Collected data
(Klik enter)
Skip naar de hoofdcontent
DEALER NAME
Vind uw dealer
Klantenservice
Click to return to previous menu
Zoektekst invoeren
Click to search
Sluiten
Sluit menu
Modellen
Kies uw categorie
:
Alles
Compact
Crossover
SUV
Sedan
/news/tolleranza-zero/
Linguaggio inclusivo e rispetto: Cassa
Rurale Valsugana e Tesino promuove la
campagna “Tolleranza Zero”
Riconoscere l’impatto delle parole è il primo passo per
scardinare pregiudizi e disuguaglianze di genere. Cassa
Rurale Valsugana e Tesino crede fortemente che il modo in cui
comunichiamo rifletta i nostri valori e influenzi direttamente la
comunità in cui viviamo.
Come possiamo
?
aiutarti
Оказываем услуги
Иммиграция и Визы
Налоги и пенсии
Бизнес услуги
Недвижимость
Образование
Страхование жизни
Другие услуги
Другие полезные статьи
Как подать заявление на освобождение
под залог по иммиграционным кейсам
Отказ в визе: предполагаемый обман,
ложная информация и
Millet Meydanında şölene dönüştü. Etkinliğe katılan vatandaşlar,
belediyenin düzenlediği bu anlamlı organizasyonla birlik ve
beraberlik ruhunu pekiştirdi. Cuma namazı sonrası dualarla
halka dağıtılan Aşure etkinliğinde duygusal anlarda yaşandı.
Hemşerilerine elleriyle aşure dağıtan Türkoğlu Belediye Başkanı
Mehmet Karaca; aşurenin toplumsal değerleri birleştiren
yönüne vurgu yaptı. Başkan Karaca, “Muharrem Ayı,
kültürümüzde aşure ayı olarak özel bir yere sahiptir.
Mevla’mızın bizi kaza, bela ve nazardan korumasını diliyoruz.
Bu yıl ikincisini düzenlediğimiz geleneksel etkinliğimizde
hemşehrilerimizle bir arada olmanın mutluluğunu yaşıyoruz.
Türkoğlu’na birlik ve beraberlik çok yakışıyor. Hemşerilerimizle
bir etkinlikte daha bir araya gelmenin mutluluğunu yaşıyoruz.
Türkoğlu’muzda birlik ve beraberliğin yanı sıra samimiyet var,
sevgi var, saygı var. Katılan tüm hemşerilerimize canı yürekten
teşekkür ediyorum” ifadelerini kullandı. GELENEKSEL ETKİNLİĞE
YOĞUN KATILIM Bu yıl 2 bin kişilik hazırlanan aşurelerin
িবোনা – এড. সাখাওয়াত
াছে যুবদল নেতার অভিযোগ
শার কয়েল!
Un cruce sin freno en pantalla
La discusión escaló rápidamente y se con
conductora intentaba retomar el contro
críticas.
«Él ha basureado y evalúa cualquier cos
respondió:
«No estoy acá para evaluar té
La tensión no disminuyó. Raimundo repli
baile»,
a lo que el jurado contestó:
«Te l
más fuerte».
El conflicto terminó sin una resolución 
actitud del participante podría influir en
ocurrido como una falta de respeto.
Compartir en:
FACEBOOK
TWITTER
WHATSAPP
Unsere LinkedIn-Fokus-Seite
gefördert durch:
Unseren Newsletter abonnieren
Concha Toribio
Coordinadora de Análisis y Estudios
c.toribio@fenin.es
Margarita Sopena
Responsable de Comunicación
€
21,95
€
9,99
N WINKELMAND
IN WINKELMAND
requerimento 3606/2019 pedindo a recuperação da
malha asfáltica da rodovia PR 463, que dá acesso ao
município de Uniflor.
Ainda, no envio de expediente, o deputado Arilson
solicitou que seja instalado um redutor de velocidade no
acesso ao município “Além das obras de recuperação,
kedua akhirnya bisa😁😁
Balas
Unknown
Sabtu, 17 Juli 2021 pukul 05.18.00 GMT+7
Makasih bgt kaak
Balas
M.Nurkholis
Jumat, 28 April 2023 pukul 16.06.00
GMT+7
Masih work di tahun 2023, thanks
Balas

- **Task goal**: Output, from the data above, the lines from the line with "Bu yıl ikincisini" to the line with "Margarita Sopena" exactly as they stand, both ends included and nothing else.

- **Answer area**:
Bu yıl ikincisini düzenlediğimiz geleneksel etkinliğimizde
hemşehrilerimizle bir arada olmanın mutluluğunu yaşıyoruz.
Türkoğlu’na birlik ve beraberlik çok yakışıyor. Hemşerilerimizle
bir etkinlikte daha bir araya gelmenin mutluluğunu yaşıyoruz.
Türkoğlu’muzda birlik ve beraberliğin yanı sıra samimiyet var,
sevgi var, saygı var. Katılan tüm hemşerilerimize canı yürekten
teşekkür ediyorum” ifadelerini kullandı. GELENEKSEL ETKİNLİĞE
YOĞUN KATILIM Bu yıl 2 bin kişilik hazırlanan aşurelerin
িবোনা – এড. সাখাওয়াত
াছে যুবদল নেতার অভিযোগ
শার কয়েল!
Un cruce sin freno en pantalla
La discusión escaló rápidamente y se con
conductora intentaba retomar el contro
críticas.
«Él ha basureado y evalúa cualquier cos
respondió:
«No estoy acá para evaluar té
La tensión no disminuyó. Raimundo repli
baile»,
a lo que el jurado contestó:
«Te l
más fuerte».
El conflicto terminó sin una resolución 
actitud del participante podría influir en
ocurrido como una falta de respeto.
Compartir en:
FACEBOOK
TWITTER
WHATSAPP
Unsere LinkedIn-Fokus-Seite
gefördert durch:
Unseren Newsletter abonnieren
Concha Toribio
Coordinadora de Análisis y Estudios
c.toribio@fenin.es
Margarita Sopena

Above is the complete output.